Sunday, January 30

Story of an Apple: Arkansas Black

Arkansas Black is an heirloom apple that originated in Benton county, Arkansas.  Quite possibly raised in the orchard of Mr. Brathwaite, the first fruit was harvested around the year 1870.  In some cases Arkansas Black has erroneously been listed as identical to the variety simply known as Arkansas, due to the similarity in name and origin, when in fact the trees and fruit bear little resemblance  to each other.  Unlike the Arkansas, which is commonly accepted to be a seedling of Winesap, the parentage of Arkansas black is less certain although it is suggested that the Arkansas Black also has Winesap among it's ancestors.  The name for the variety comes from the fruits deep red hue, which when ripe can appear almost black.
Arkansas Black, Cornell Orchards, taken beginning of September.  Color becomes significantly darker prior to harvest in late October.
 S.A. Beach in The Apples of New York describes the Arkansas Black as "one of the most beautiful apples."  He goes on to say, "It is a good keeper and commands a good price in market."  The variety was a popular cultivar in parts of Arkansas and Missouri during the last part of the 19th century.  During this period it is believed that Arkansas Black may have comprised up 10 to 15 percent of the apples grown in the state of Arkansas.  In the first decades of the 20th century, Codling Moth infestations, drought and the economic decline of the Depression all took their toll on the Arkansas apple industry, which never recovered.  Since then Arkansas Black has been grown in many regions of the united states, mostly in small quantities as an antique variety, used primarily for cooking and cider.
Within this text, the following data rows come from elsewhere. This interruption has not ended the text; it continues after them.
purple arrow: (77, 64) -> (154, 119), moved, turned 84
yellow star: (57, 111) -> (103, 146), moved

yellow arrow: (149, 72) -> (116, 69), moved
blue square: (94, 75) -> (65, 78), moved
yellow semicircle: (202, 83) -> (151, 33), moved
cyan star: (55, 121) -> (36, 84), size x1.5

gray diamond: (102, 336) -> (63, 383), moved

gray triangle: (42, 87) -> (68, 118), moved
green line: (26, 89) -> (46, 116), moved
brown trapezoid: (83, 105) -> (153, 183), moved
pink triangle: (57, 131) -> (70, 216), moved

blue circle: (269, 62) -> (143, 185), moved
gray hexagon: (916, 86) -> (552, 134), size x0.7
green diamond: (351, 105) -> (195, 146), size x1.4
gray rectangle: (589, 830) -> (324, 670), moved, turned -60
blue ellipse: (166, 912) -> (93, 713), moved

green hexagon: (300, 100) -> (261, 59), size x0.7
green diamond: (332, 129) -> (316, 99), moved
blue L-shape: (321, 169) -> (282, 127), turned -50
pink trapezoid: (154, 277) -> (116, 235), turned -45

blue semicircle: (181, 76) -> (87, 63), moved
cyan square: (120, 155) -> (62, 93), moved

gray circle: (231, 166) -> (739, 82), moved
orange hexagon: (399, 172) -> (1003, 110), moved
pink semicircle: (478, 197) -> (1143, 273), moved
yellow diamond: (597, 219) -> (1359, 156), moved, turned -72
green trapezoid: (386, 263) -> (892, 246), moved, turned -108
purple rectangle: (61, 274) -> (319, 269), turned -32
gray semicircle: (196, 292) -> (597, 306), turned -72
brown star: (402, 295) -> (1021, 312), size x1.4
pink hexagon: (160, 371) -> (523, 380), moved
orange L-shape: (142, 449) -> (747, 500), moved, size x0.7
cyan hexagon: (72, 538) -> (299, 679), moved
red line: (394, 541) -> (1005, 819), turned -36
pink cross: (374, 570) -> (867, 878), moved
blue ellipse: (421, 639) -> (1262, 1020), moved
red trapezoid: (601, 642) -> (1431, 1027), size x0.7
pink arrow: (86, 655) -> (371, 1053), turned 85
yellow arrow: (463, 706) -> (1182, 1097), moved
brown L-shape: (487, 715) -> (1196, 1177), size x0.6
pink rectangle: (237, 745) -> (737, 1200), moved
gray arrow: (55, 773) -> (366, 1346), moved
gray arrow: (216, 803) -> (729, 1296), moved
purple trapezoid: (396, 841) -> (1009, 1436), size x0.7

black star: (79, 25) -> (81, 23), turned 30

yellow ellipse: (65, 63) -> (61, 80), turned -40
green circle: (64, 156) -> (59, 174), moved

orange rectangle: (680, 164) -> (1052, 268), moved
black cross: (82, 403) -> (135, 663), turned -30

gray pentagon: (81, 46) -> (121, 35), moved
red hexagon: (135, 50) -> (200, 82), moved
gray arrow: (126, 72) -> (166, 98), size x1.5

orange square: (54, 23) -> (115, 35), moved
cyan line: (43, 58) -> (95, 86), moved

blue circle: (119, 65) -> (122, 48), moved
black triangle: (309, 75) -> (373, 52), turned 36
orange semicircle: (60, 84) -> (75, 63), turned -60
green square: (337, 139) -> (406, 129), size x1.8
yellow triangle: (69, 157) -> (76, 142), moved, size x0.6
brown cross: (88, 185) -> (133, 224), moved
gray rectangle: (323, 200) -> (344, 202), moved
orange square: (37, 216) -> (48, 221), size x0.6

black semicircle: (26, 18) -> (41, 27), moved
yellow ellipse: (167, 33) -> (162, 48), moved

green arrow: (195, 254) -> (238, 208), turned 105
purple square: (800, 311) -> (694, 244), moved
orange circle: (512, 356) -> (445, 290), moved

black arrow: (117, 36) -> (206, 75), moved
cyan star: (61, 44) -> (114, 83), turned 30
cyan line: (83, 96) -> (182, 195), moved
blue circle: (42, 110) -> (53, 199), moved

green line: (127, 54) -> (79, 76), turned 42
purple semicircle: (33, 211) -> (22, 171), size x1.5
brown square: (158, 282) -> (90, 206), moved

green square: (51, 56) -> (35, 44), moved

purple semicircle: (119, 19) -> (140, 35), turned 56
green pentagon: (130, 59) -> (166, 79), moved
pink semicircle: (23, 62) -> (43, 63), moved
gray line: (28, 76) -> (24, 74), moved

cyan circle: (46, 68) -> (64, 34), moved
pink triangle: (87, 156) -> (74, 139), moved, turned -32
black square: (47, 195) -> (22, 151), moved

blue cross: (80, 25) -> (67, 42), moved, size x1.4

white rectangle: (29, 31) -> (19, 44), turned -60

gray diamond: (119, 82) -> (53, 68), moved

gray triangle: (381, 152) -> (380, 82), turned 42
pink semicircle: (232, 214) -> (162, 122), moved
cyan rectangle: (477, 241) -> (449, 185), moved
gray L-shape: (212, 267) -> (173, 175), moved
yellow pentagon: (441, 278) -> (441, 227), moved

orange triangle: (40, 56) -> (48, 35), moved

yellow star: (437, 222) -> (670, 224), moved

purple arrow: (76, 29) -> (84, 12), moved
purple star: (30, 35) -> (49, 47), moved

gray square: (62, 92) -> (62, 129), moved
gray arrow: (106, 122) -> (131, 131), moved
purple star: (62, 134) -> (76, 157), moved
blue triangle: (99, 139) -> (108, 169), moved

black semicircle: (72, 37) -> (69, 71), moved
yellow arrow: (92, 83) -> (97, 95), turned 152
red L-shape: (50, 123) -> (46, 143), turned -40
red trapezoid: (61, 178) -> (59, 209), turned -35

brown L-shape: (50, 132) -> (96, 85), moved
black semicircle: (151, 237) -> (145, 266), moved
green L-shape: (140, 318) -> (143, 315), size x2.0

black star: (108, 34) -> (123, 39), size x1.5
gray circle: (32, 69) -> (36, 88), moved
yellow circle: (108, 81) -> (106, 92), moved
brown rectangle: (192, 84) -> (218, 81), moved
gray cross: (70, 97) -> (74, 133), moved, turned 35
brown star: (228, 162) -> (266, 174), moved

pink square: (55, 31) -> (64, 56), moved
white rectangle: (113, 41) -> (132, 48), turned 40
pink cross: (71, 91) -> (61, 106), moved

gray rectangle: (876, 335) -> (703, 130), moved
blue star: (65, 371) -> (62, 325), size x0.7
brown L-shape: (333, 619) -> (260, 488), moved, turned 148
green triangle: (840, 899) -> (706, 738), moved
More recently it has begun to make it's way into the commercial market.  The other day I found it at my local food cooperative, the first time I have seen it for sale outside of an orchard or the farmer's market. 
In the orchard the variety has shown some resistance to Apple Scab and Fireblight, as well as a strong resistance to Cedar Apple Rust.  It is a good bearer, although a poor pollinator.  It is harvested here in New York in late October or early November and will keep for many months in storage.  

Wednesday, January 5

Warmer Days Ahead

The winter season is often a time to hunker down, do some good reading and thoughtful contemplation.  Reflect on the year gone by and plan for the coming seasons.  It is also a time to take a trip to warmer climates, for some of us lucky enough to find the time and means to to travel.  For the next few weeks I will be taking a hiatus from the blog and from the blustery weather of central New York, to travel again to Mexico and Guatemala.  To be honest, this hiatus may go largely unnoticed, being as I have not been as active in posting on my blog as I had imagined I would be in the slower winter months.  My apologies.
New York Winter
In other news, I have been giving a lot of thought to the coming spring even if the days are still short and there are still apples in the cellar.  I have been scheming with a few friends and planning a small orchard of sorts to be planted this coming spring on some land just outside of Ithaca.  With the wheels in motion, I have ordered a small number of dwarfing and semi-dwarfing rootstocks on which I hope to graft my first apple trees.  The whole process from the graft point up will be a huge learning experience.  Much of it is still in the planning and researching stages, but I am still excited to think ahead to sloppy March thaws and May blossoms.